**Work order**
Every entry is to be returned verbatim.

**Raw data**
────
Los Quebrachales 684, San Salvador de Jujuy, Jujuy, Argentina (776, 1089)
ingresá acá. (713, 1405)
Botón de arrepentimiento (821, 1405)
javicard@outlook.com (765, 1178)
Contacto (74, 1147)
────
**Response box**
Los Quebrachales 684, San Salvador de Jujuy, Jujuy, Argentina (776, 1089)
ingresá acá. (713, 1405)
Botón de arrepentimiento (821, 1405)
javicard@outlook.com (765, 1178)
Contacto (74, 1147)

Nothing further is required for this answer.